So, while many of us are counting down the last few months enjoying our last experiences of having human bosses (or maybe some of us will actually prefer a robot), we can now breathe a huge sigh of relief that a whopping “96% of clients are getting real value from RPA” (Robotic Process Automation).  And not only that, RPA is thriving at a “satisfaction level greater than anything Fran has seen in her 17 years at Gartner”:

I personally would love to meet this incredible cross sample of delighted clients Fran has had the good fortune to interview, seeing as we’ve been covering the emergence of RPA for nearly 5 years and this space is still at a very early phase of (sometimes) painful RPA experimentation, as enterprises figure out how to scale these tools, govern them and learn how to integrate them with other applications using scarce technical skills, while dealing with very challenging change issues.  

At HfS, we just came off a very intense day with 60 enterprise clients tinkering with RPA, and can officially declare that 96% of them are definitely not in love with their experience.  In fact, only a handful are making real progress, while the majority lack a cohesive governance program to get this stuff working on even a few rudimentary processes.  At HfS, we estimate, from our extensive ongoing research, that about half of today’s RPA implementations are, so far, making some progress, while even Ernst and Young’s new RPA report declares it has seen 30-50% of initial RPA implementations fail. (And this McKinsey piece entitled “Burned by the bots: Why robotic automation is stumbling”  has since been published… well worth a read).   

Why claiming 96% of RPA customers are seeing real value is plainly ridiculous 

Several of the RPA solutions vendors are painting an over-glamorous picture of dramatic cost savings and ROI. RPA software firms are claiming – and demonstrating – some client cases where ~40% of cost (or more, in some cases) is being taken off the bottom line. While some of these cases are genuine, there are many RPA pilots and early-phase implementations in the industry that have been left stranded because clients just couldn’t figure out the ROI and how to implement this stuff. This isn’t simply a case of buying software and looping broken processes together to remove manual efforts… this requires real buy-in from IT and operations leaders to invest in the technical, organizational change management, and process transformation skills. 

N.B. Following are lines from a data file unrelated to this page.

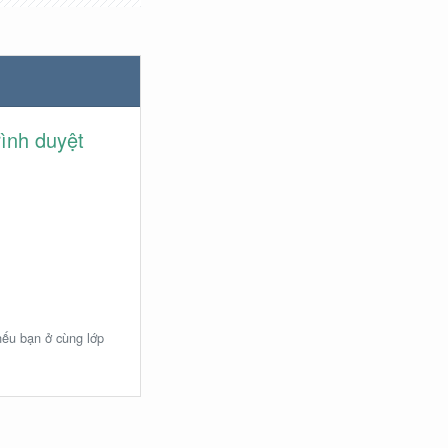
rình duyệt
 nếu bạn ở cùng lớp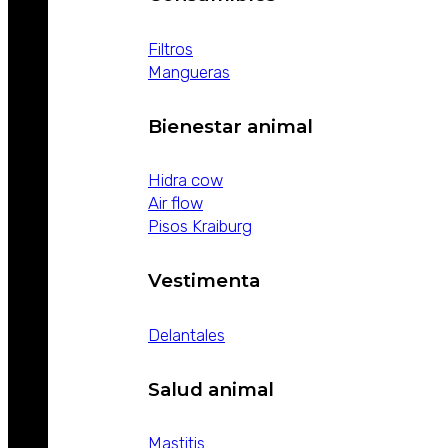
Filtros
Mangueras
Bienestar animal
Hidra cow
Air flow
Pisos Kraiburg
Vestimenta
Delantales
Salud animal
Mastitis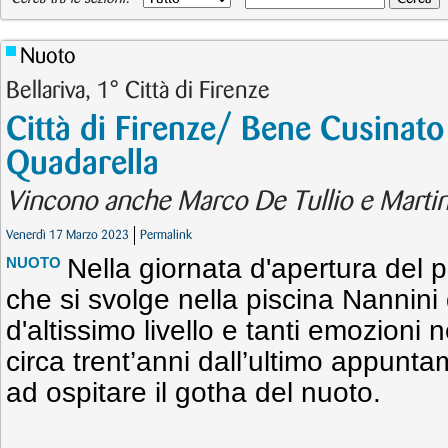
Nuoto
Bellariva, 1° Città di Firenze
Città di Firenze/ Bene Cusinato
Quadarella
Vincono anche Marco De Tullio e Martin
Venerdì 17 Marzo 2023
Permalink
Nella giornata d'apertura del p
NUOTO
che si svolge nella piscina Nannini 
d'altissimo livello e tanti emozioni
circa trent’anni dall’ultimo appunt
ad ospitare il gotha del nuoto.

Several RPA clients cannot scale their solutions and are aborting implementations.  One solution in particular, which featured high in many analyst scatterplots, has recently suffered the ignominy of not being able to scale at the level it needs, with several of its clients and projects being either aborted or moved onto other solutions

Buyers are backed into a corner with broken delusions of automation grandeur as their CoEs fail. Buyer leaderships are being fed all this rosy information and are under incredible pressure to devise and execute an RPA strategy, with some sort of set of metrics, that they can demonstrate to their operations leadership.  Many are quickly discovering they simply do not have the skills inhouse to set up automation centers of excellence and are frantically turning to third parties to help get them on the right track.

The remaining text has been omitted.